My first thought was poplar, but would MDF be as good or better? (Will a very high moisture environment be unstable?) It seems like a lot of work to make the flat door panels out of edge-glued poplar, and plywood grain always seems to bleed through.


----------



## Steve Neul (Sep 2, 2011)

I wouldn't use MDF in a laundry. MDF is a thick sheet of paper, the same paper they make grocery sacks out of. Even though you are going to paint it you won't be able to paint everywhere and just the humidity from the laundry would make it swell. Poplar would work well for that as well as pine if you can find some that is clear. Painting pine often has problems with the knots bleeding sap through the paint. Maple or birch is also good to paint however may be more expensive.
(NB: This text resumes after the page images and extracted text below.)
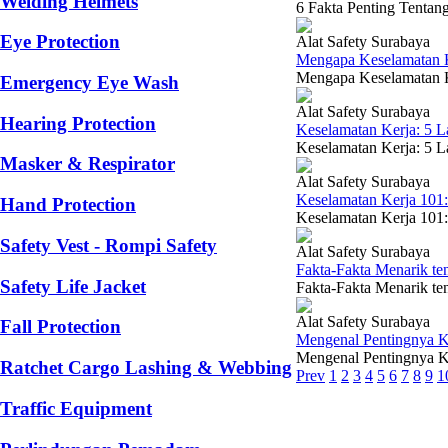
Welding Helmets
6 Fakta Penting Tentan
Eye Protection
Alat Safety Surabaya
Mengapa Keselamatan Ke
Mengapa Keselamatan Ker
Emergency Eye Wash
Alat Safety Surabaya
Hearing Protection
Keselamatan Kerja: 5 
Keselamatan Kerja: 5 La
Masker & Respirator
Alat Safety Surabaya
Keselamatan Kerja 101
Hand Protection
Keselamatan Kerja 101:
Safety Vest - Rompi Safety
Alat Safety Surabaya
Fakta-Fakta Menarik te
Safety Life Jacket
Fakta-Fakta Menarik ten
Alat Safety Surabaya
Fall Protection
Mengenal Pentingnya K
Mengenal Pentingnya K3
Ratchet Cargo Lashing & Webbing
Prev
1
2
3
4
5
6
7
8
9
1
Traffic Equipment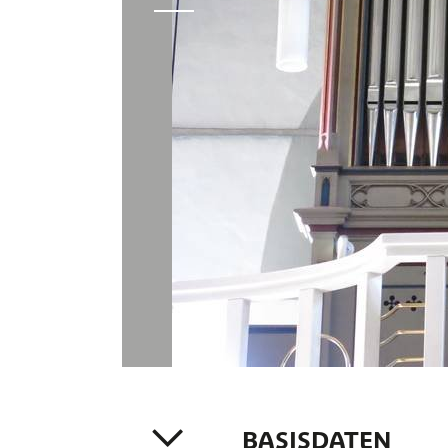
BASISDATEN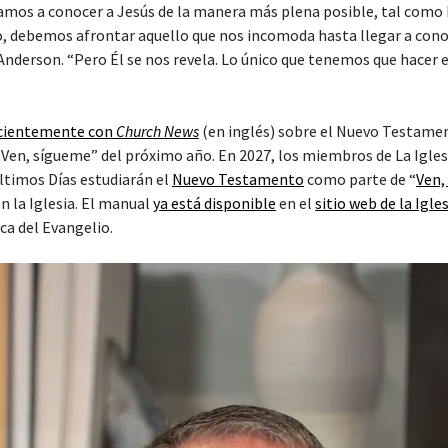
amos a conocer a Jesús de la manera más plena posible, tal como É
 debemos afrontar aquello que nos incomoda hasta llegar a cono
Anderson. “Pero Él se nos revela. Lo único que tenemos que hacer e
ecientemente con
Church News
(en inglés) sobre el Nuevo Testame
 “Ven, sígueme” del próximo año. En 2027, los miembros de La Igles
Últimos Días estudiarán el
Nuevo Testamento
como parte de “
Ven,
n la Iglesia. El manual
ya está disponible
en el
sitio web de la Igle
ca del Evangelio.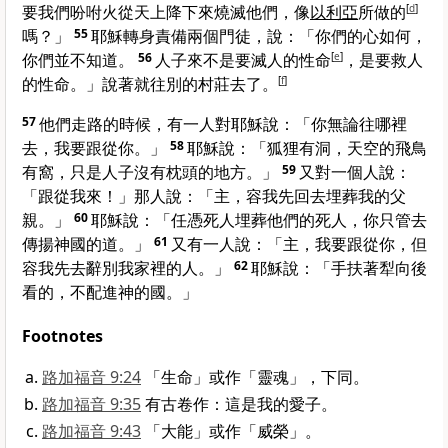
要我們吩咐火從天上降下來燒滅他們，像
以利亞
所做的
[
d
]
嗎？」
55
耶穌轉身責備兩個門徒，說：
「你們的心如何，
你們並不知道。
56
人子來不是要滅人的性命
[
e
]
，是要救人
的性命。」說著就往別的村莊去了。
[
f
]
57
他們走路的時候，有一人對耶穌說：「你無論往哪裡
去，我要跟從你。」
58
耶穌說：
「狐狸有洞，天空的飛鳥
有窩，只是人子沒有枕頭的地方。」
59
又對一個人說：
「跟從我來！」
那人說：「主，容我先回去埋葬我的父
親。」
60
耶穌說：
「任憑死人埋葬他們的死人，你只管去
傳揚神國的道。」
61
又有一人說：「主，我要跟從你，但
容我先去辭別我家裡的人。」
62
耶穌說：
「手扶著犁向後
看的，不配進神的國。」
Footnotes
路加福音 9:24
「生命」或作「靈魂」，下同。
路加福音 9:35
有古卷作：這是我的愛子。
路加福音 9:43
「大能」或作「威榮」。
Using that wood you might want to finish it clear first and then paint in case some day you want to strip it off and stain it.


----------



## gj13us (Apr 19, 2016)

In my experience, it's hard to seal MDF enough so that it doesn't swell the presence of a lot of moisture. Beauty is in the eye of the beholder when it comes to the texture of wood grain showing through paint. I sort of like it. Knots can be sealed off with shellac.


----------



## sbrader (Aug 27, 2015)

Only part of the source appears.